▸ YOUR ASSIGNMENT: The answer should hold only the lines from the one containing "5 simple things you can do to make your" through the one containing "performance can be" in the entries below, copied exactly, without pictures.

EXERCISE MATERIAL: Begin

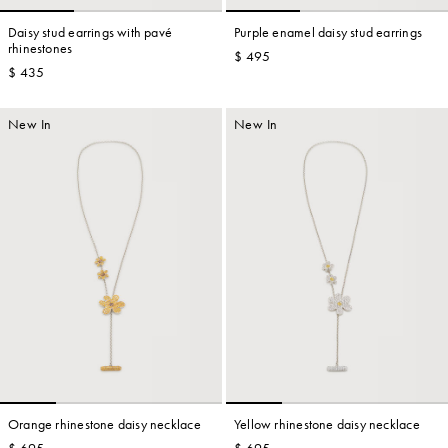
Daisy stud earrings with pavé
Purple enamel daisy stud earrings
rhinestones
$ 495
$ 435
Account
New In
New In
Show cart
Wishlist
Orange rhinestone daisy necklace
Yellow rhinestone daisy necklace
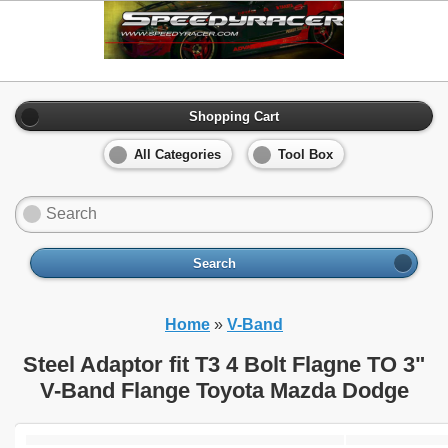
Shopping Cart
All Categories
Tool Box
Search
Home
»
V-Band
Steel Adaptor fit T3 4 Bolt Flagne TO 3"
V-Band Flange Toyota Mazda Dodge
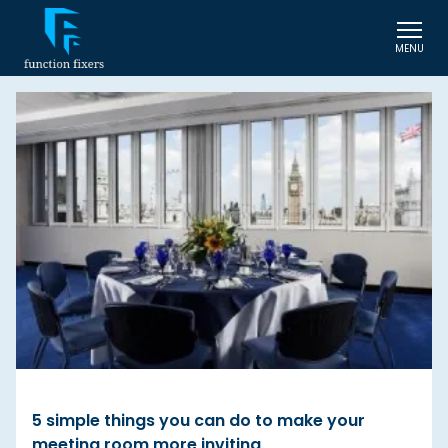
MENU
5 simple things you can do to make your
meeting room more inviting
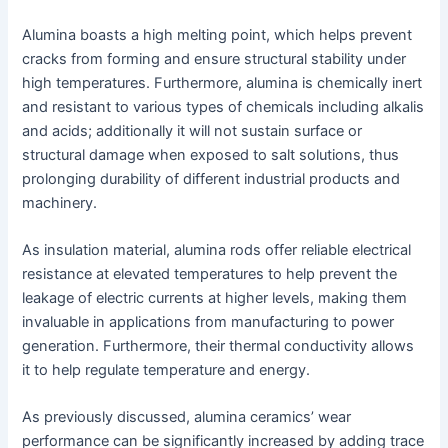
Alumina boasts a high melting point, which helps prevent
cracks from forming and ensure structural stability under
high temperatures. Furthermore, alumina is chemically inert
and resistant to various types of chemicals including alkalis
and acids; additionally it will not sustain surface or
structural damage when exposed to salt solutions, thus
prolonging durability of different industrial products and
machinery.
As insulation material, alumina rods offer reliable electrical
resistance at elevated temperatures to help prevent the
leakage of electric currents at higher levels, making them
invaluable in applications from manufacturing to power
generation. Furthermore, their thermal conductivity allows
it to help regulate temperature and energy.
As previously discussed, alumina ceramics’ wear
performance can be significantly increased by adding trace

EXERCISE MATERIAL: End
EXERCISE MATERIAL: Begin

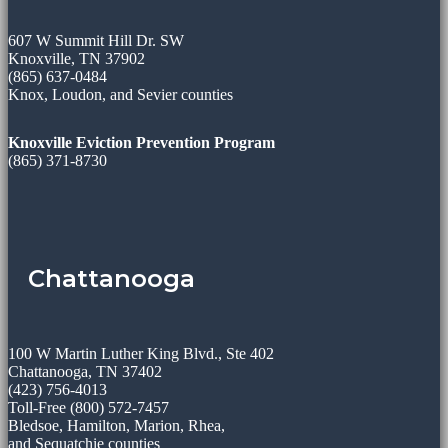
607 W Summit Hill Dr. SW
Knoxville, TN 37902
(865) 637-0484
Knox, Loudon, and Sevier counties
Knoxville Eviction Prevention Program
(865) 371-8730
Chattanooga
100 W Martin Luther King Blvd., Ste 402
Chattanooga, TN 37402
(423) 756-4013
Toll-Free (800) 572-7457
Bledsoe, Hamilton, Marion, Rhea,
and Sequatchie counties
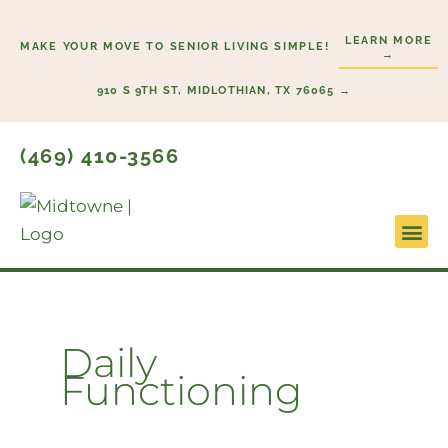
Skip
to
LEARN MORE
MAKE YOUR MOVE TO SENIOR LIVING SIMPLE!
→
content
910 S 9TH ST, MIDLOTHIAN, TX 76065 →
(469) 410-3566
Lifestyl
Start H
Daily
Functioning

EXERCISE MATERIAL: End
EXERCISE MATERIAL: Begin

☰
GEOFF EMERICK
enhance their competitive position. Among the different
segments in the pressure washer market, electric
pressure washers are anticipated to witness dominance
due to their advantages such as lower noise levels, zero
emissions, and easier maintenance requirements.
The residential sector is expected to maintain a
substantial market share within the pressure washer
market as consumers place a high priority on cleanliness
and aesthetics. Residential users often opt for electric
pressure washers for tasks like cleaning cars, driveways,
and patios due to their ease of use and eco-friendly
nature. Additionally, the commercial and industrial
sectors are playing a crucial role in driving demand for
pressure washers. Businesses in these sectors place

EXERCISE MATERIAL: End

▸ OUTPUT BELOW:
5 simple things you can do to make your
meeting room more inviting
Alumina boasts a high melting point, which helps prevent
cracks from forming and ensure structural stability under
high temperatures. Furthermore, alumina is chemically inert
and resistant to various types of chemicals including alkalis
and acids; additionally it will not sustain surface or
structural damage when exposed to salt solutions, thus
prolonging durability of different industrial products and
machinery.
As insulation material, alumina rods offer reliable electrical
resistance at elevated temperatures to help prevent the
leakage of electric currents at higher levels, making them
invaluable in applications from manufacturing to power
generation. Furthermore, their thermal conductivity allows
it to help regulate temperature and energy.
As previously discussed, alumina ceramics’ wear
performance can be significantly increased by adding trace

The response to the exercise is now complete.